I don’t make many traditional Jewish dishes. They’re tasty, and fondly associated with big family dinners, but they don’t tend to prominently feature the myriad vegetables and vegetarian proteins I try to work my meals around. It’s more about carbs and meat, much like other European peasant cuisines.
So, when I decided to bring a kugel to Passover dinner at my dad’s house, there were a lot of things I took into consideration:
- Passover’s traditional dietary restrictions: no leavened grains, or, really, grains at all.
- My own personal restrictions on meat (being vegetarian) and dairy (being lactose intolerant).
- My inclination towards local, seasonal produce, which this early in the spring is still what’s left from last fall: apples, winter squash, potatoes, and onions.
- The palates of the assembling group, and the traditional vein of a Passover meal, which excluded most international or adventurous dishes.
Kugel is basically Jewish casserole, and comes in two traditional iterations.
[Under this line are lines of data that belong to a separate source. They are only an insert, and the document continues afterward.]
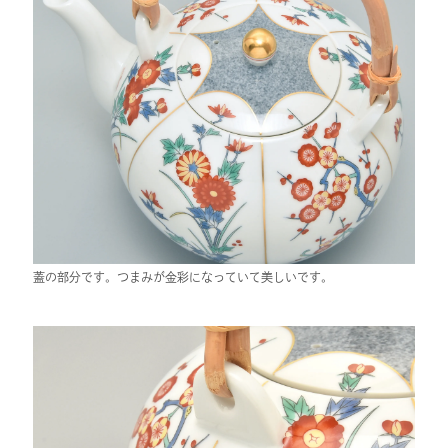
蓋の部分です。つまみが金彩になっていて美しいです。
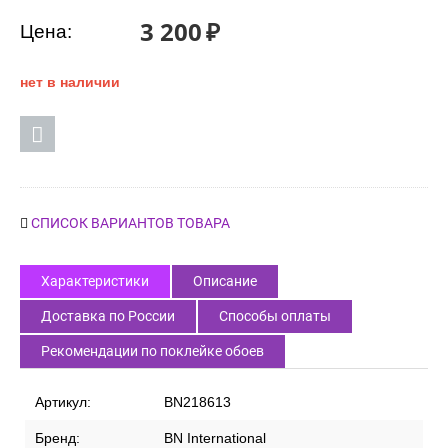
3 200
₽
Цена:
нет в наличии
СПИСОК ВАРИАНТОВ ТОВАРА
Характеристики
Описание
Доставка по России
Способы оплаты
Рекомендации по поклейке обоев
Артикул:
BN218613
Бренд:
BN International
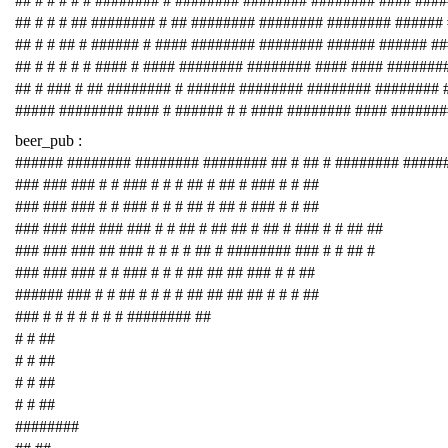
## # # # # # ######## # ######## ######## ######## #### ###
## # # # ## ######## # ## ######## ######## ######## ######
## # # ## # ###### # #### ######## ######## ###### ###### #
## # # # # # #### # #### ######## ######## #### #### #######
## # ### # ## ######## # ###### ######## ######## ########
##### ######## #### # ###### # # #### ######## #### #######
beer_pub :
###### ######## ######## ######## ## # ## # ######## #####
### ### ### # # ### # # # ## # ## # ### # # ##
### ### ### # # ### # # # ## # ## # ### # # ##
### ### ### ### ### # # ## # ## ## # ## # ### # # ## ##
### ### ### ## ### # # # # ## # ######## ### # # ## #
### ### ### # # ### # # # ## ## ## ### # # ##
###### ### # # ## # # # # ## ## ## ## # # # ##
### # # # # # # # ######## ##
# # ##
# # ##
# # ##
# # ##
########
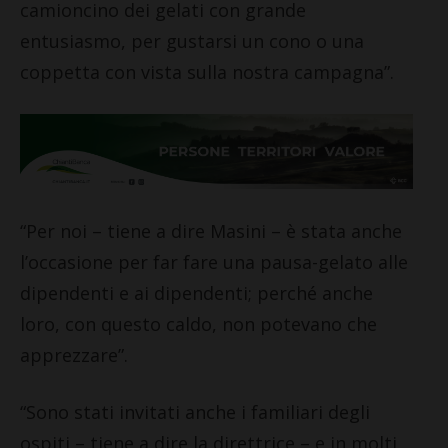
camioncino dei gelati con grande
entusiasmo, per gustarsi un cono o una
coppetta con vista sulla nostra campagna”.
“Per noi – tiene a dire Masini – è stata anche
l’occasione per far fare una pausa-gelato alle
dipendenti e ai dipendenti; perché anche
loro, con questo caldo, non potevano che
apprezzare”.
“Sono stati invitati anche i familiari degli
ospiti – tiene a dire la direttrice – e in molti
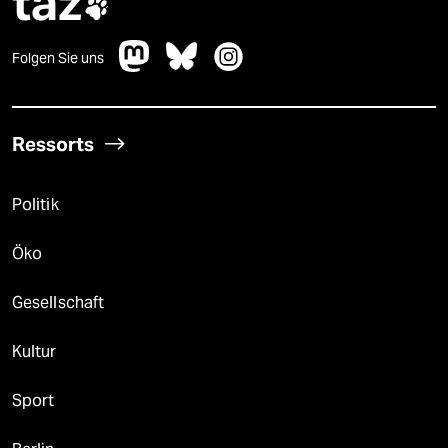
taz

Folgen Sie uns
Ressorts
Politik
Öko
Gesellschaft
Kultur
Sport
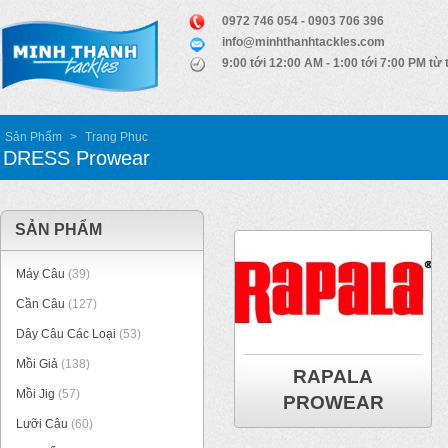
0972 746 054 - 0903 706 396
info@minhthanhtackles.com
9:00 tới 12:00 AM - 1:00 tới 7:00 PM từ 
Sản Phẩm
>
Trang Phục
DRESS Prowear
SẢN PHẨM
Máy Câu
(39)
Cần Câu
(127)
Dây Câu Các Loại
(53)
Mồi Giả
(138)
RAPALA
Mồi Jig
(57)
PROWEAR
Lưỡi Câu
(60)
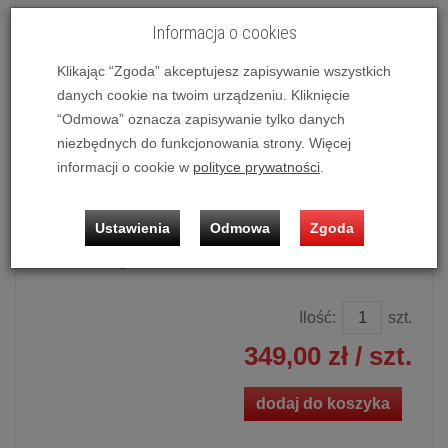
Informacja o cookies
Dodaj recenzję:
Sonos
Producent:
Klikając “Zgoda” akceptujesz zapisywanie wszystkich
Dostępność:
danych cookie na twoim urządzeniu. Kliknięcie
Potwierdź dostępność mailowo lub telefonicznie.
“Odmowa” oznacza zapisywanie tylko danych
Dostępność produktu deklarowana w magazynie
niezbędnych do funkcjonowania strony. Więcej
dostawcy.
informacji o cookie w
polityce prywatności
.
Powiadom o dostępności
Ustawienia
Odmowa
Zgoda
Historia ceny
Ilość:
szt.
349,00 zł
/ szt.
dodaj do koszyka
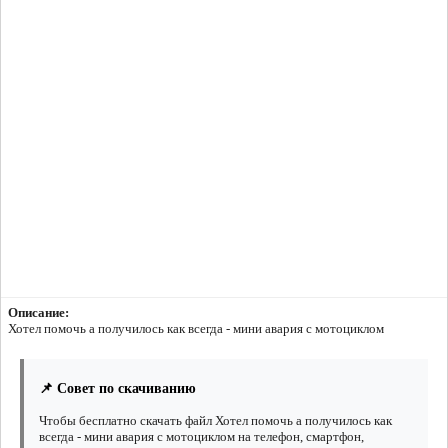
Описание:
Хотел помочь а получилось как всегда - мини авария с мотоциклом
📌 Совет по скачиванию
Чтобы бесплатно скачать файл Хотел помочь а получилось как
всегда - мини авария с мотоциклом на телефон, смартфон,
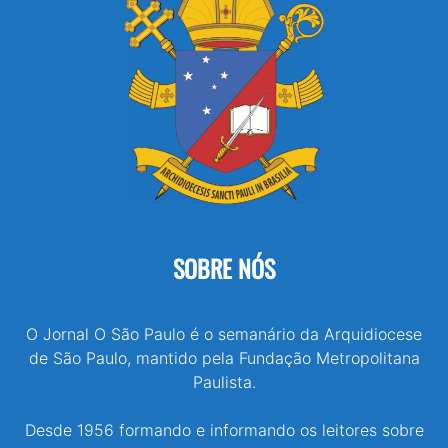
SOBRE NÓS
O Jornal O São Paulo é o semanário da Arquidiocese
de São Paulo, mantido pela Fundação Metropolitana
Paulista.
Desde 1956 formando e informando os leitores sobre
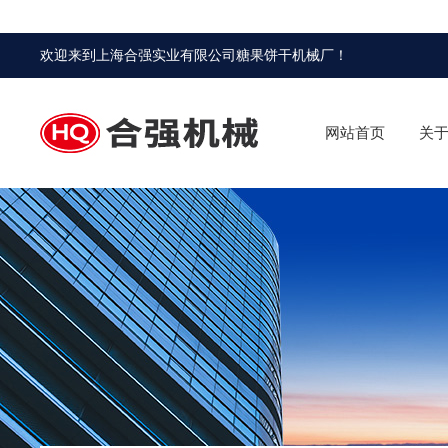
欢迎来到
上海合强实业有限公司糖果饼干机械厂
！
网站首页
关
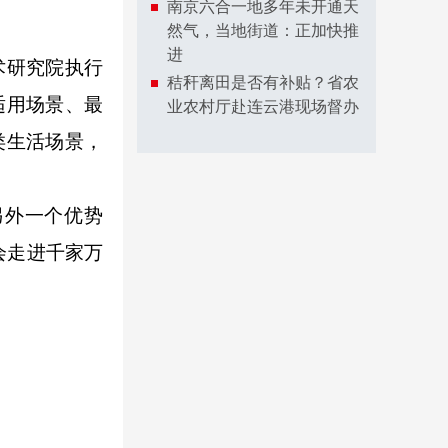
南京六合一地多年未开通天
然气，当地街道：正加快推
进
术研究院执行
秸秆离田是否有补贴？省农
适用场景、最
业农村厅赴连云港现场督办
类生活场景，
另外一个优势
会走进千家万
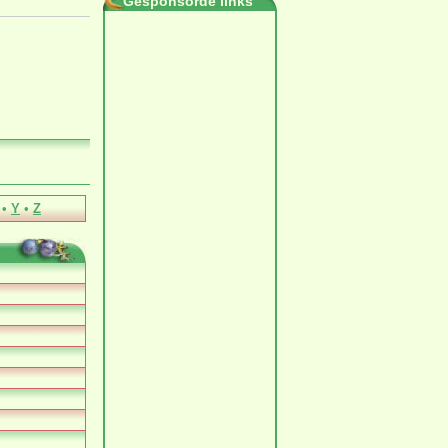
Gesponsorde links
•
Y
•
Z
The first, noodle kugel, is a sweet side dish of egg noodles cooked in a creamy base, sometimes using cream cheese or cottage cheese, featuring a variety of additions like raisins, pineapple, nuts, or crusty, crumbed toppings. The second variety, potato kugel, is savory, shredded potatoes and onions, sometimes with a dash of color from a carrot, held together with eggs and sometimes matzoh meal or flour. (more…)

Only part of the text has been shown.